NIXSolutions: Captcha Distinguishes People from Bots with Generated Images

The hCaptcha service began generating images with neural networks to distinguish people from bots on the Internet, it was noticed by reddit users. In addition, more complex questions are now used in the captcha: you need to recognize not only the object, but also its characteristics, for example, cats with short hair.


According to some estimates, bots are already almost equal in activity on the Internet with people. To separate them from people, sites use different approaches. For example, you can monitor quick actions and other non-human-like activity. Another popular way to detect bots is captcha, that is, a task that is simple for a person, but difficult for algorithms. Most often, captchas show several images and ask you to select objects on them, for example, cars or fire hydrants. To make things more difficult, noise and other distortions are usually added to images. But since computer vision algorithms are developing very quickly, this is often no longer enough.

Users of the r/artificial subreddit noticed that hCaptcha, one of the popular captcha services, now uses images generated by algorithms to separate people from bots. They suggested that the service uses people’s answers as data markup in order to further train algorithms and improve the quality of generation.

Despite the fact that the images look quite high quality, you can see artifacts on them that are typical for neural network generation algorithms, says N+1. For example, an image of a plate might have a smudged edge that blends into what looks like a fork, and instead of a photo of a bird, the service often shows something that resembles a bird in shape but is very different from a real animal.

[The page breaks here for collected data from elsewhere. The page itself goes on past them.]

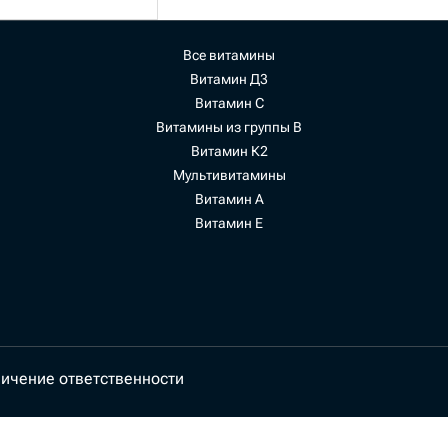
Все витамины
Витамин Д3
Витамин С
Витамины из группы В
Витамин К2
Мультивитамины
Витамин А
Витамин Е
ичение ответственности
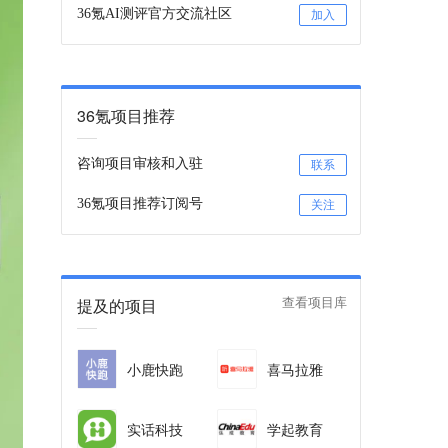
36氪AI测评官方交流社区
加入
36氪项目推荐
咨询项目审核和入驻
联系
36氪项目推荐订阅号
关注
提及的项目
查看项目库
小鹿快跑
喜马拉雅
实话科技
学起教育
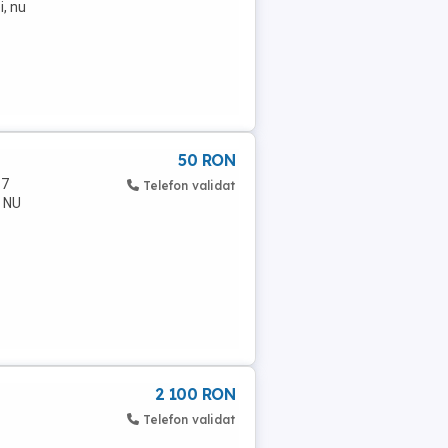
i, nu
50 RON
 7
Telefon validat
, NU
2 100 RON
Telefon validat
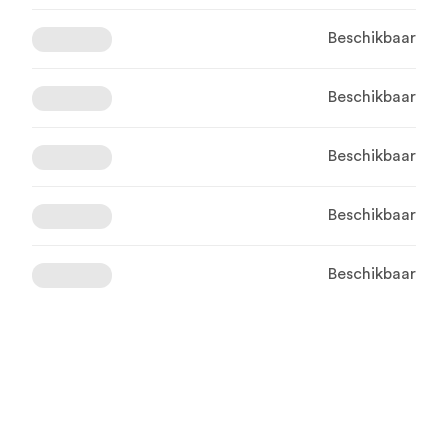
Beschikbaar
Beschikbaar
Beschikbaar
Beschikbaar
Beschikbaar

The fact that hCaptcha has begun to use modern generative algorithms is indirectly indicated by one of the tasks in which the user is shown detailed cookies in the shape of animals. The qualitative combination of such concepts in one subject (in this case, a cookie and an animal) has until recently been a weakness of generative algorithms, and this is often what developers of recent neural network models based on CLIP or similar approaches highlight, notes NIXSolutions. For example, the developers of DALL-E demonstrated in the announcement how their algorithm generates an avocado-shaped chair.

Another complication of captcha is that now the user needs to select not only the specified item, but also pay attention to its characteristics. For example, in one of the tasks you need to separate the potted plants standing on the table from those hanging from the ceiling.